Part of a series of articles titled Intermountain Park Science 2021.
- Katherine Shaum, Archeological Technician, Casa Grande Ruins National Monument, National Park Service (currently Archaeologist, Tonto National Forest, United States Forest Service)
- Neil Dixon, Owner, The Front Standard Photography
In 2018, Casa Grande Ruins National Monument received a grant from the Western National Parks Association to better document its cultural resources. This grant included funding for a small project that involved conservation and cleaning of the interior walls of the Great House, a 14th century Hohokam multi-story earthen structure that is the centerpiece of the park, followed by reflectance transformation imaging (RTI) photography. The purpose of this project was to better document the physical condition of plaster decorations inside the Great House and also, potentially, identify previously unknown elements in the areas surrounding them.
The Hohokam archaeological culture existed in southern Arizona from roughly A.D. 450 to A.D. 1450. The Great House at Casa Grande Ruins NM has been called “the pinnacle of Hohokam architectural achievement” (Doelle 2009) (Figure 1). Archeological research and historic accounts suggest there may once have been 12 such “Great Houses” in the Phoenix Basin, but today the Great House at Casa Grande Ruins NM is the only one that remains standing and available for public visitation.
The Great House is a monumental 11 room, three to four story structure made of puddled mud with a high calcium carbonate component. It was likely built around A.D. 1325 and was no longer used on a permanent basis by A.D. 1450. Despite its status as the centerpiece of its park, there is much that remains mysterious about the Great House.
Stacks A, B, D, and E each contained two inhabitable floors, while Stack C contained three inhabitable floors (Figure 2). Small openings represent windows/observation points and large openings represent doorways.
The interior of the Great House was closed to visitors in the 1970s because of concerns about the building’s structural integrity and the effect of frequent unmonitored visitation inside such a resource. Visitors today can still look into the Great House from two doorways, but there is no visibility into Stack C, the center room of the Great House where plaster preservation is greatest. Indeed, the Great House as a whole is significant for this high degree of preservation. Stabilization efforts have taken place over the years, most notably in the 1890s, but, nevertheless, the Great House is 90 percent original (NPS, A. Hayes, Chief of Resource Stewardship and Facilities Management, personal communication, 2018).

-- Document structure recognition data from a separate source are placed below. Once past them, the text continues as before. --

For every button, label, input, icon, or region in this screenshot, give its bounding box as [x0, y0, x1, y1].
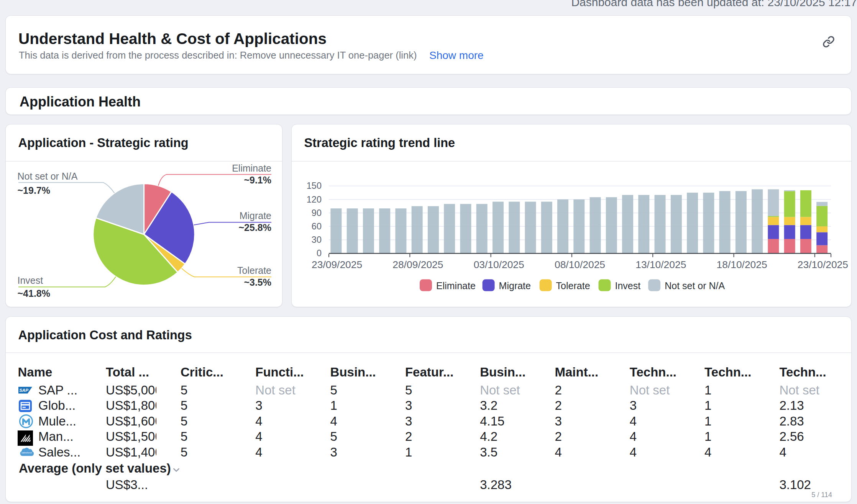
- svg-text:Not set or N/A: Not set or N/A: [665, 280, 725, 291]
- svg-text:~3.5%: ~3.5%: [244, 277, 271, 288]
- svg-text:Invest: Invest: [18, 275, 43, 286]
- svg-text:18/10/2025: 18/10/2025: [717, 259, 767, 270]
- svg-text:~19.7%: ~19.7%: [18, 185, 51, 196]
- svg-text:Invest: Invest: [615, 280, 641, 291]
- svg-text:23/09/2025: 23/09/2025: [312, 259, 362, 270]
- svg-text:08/10/2025: 08/10/2025: [555, 259, 605, 270]
- svg-text:60: 60: [312, 221, 322, 231]
- svg-text:Migrate: Migrate: [499, 280, 531, 291]
- svg-text:SAP: SAP: [19, 388, 28, 393]
- svg-text:Tolerate: Tolerate: [556, 280, 590, 291]
- svg-text:23/10/2025: 23/10/2025: [798, 259, 848, 270]
- svg-text:Eliminate: Eliminate: [232, 163, 271, 173]
- svg-text:Tolerate: Tolerate: [237, 265, 271, 276]
- svg-text:~41.8%: ~41.8%: [18, 288, 51, 299]
- svg-text:Not set or N/A: Not set or N/A: [18, 171, 78, 182]
- svg-text:150: 150: [307, 181, 322, 191]
- svg-text:0: 0: [317, 248, 322, 258]
- svg-text:30: 30: [312, 235, 322, 245]
- svg-text:90: 90: [312, 208, 322, 218]
- svg-text:~9.1%: ~9.1%: [244, 175, 271, 185]
- svg-text:Migrate: Migrate: [240, 210, 271, 221]
- svg-text:03/10/2025: 03/10/2025: [474, 259, 524, 270]
- svg-text:13/10/2025: 13/10/2025: [635, 259, 686, 270]
- svg-text:Eliminate: Eliminate: [436, 280, 476, 291]
- svg-text:28/09/2025: 28/09/2025: [392, 259, 443, 270]
- svg-text:~25.8%: ~25.8%: [239, 222, 272, 233]
- svg-text:salesforce: salesforce: [21, 452, 32, 454]
- svg-text:120: 120: [307, 195, 322, 205]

The nature of all exposed surfaces in the environment is to erode. The wall surfaces inside the Great House do have the added protection of a roof shelter, constructed in its current form in 1932. This protection, however, also created a disadvantage by creating a shaded habitat for various bird populations. The plaster surfaces of the Great House are therefore exposed to added damage from acidic bird droppings.
In addition to the tall, tapering, caliche-rich walls, there are intact earthen plasters and washes with a pink hue inside the building. These plasters are technologically unique in that they possess a coat rich in calcium-phosphate, and also a gypsum finish coat that conveys a “polished” effect. There are also three known “plasterglyphs” (also called “mortar glyphs” or simply “glyphs”) on wall surfaces inside the Great House. These plasterglyphs are wall art that were seemingly drawn into the wet wall surface before it dried, or pecked or scratched into an already dry wall surface. In recent years, it has been debated whether these plasterglyphs date to the time of prehistoric occupation (A.D. 1325 – 1450), whether they are the work of prehistoric migrants who came after A.D. 1450, or whether they are historic (created after A.D. 1694, when Father Kino became the first documented European to visit the Great House). Mural art in the Hohokam world is extremely rare -- only a couple instances of it have ever been documented and all those were also at Casa Grande Ruins NM.
Prior to this project, these plasterglyphs had never been extensively documented. Located as they are on the second level of the Great House, they are difficult to study in detail because they are approximately 10 feet above the the floor surface. In addition, the tall walls of the Great House and the presence of the roof shelter make light conditions inside the building subpar for both photography and in-person inspection. As such, the purpose of this project was to better document the physical condition of these plaster decorations and also, potentially, identify previously unknown elements in the areas surrounding them.
Cleaning Wall Surfaces in the Great House
Some walls of the Great House are covered in bird excrement from resident Rock Pigeons (Columba livia), European Starlings (Sturnus vulgaris), and Great Horned Owls (Bubo virginianus). When exposed to water, this excrement can dissolve plasters, cause acid etching, dissolve existing salts, and generate new salts that can cause staining. It also obscures underlying decorations and clues about the building’s construction.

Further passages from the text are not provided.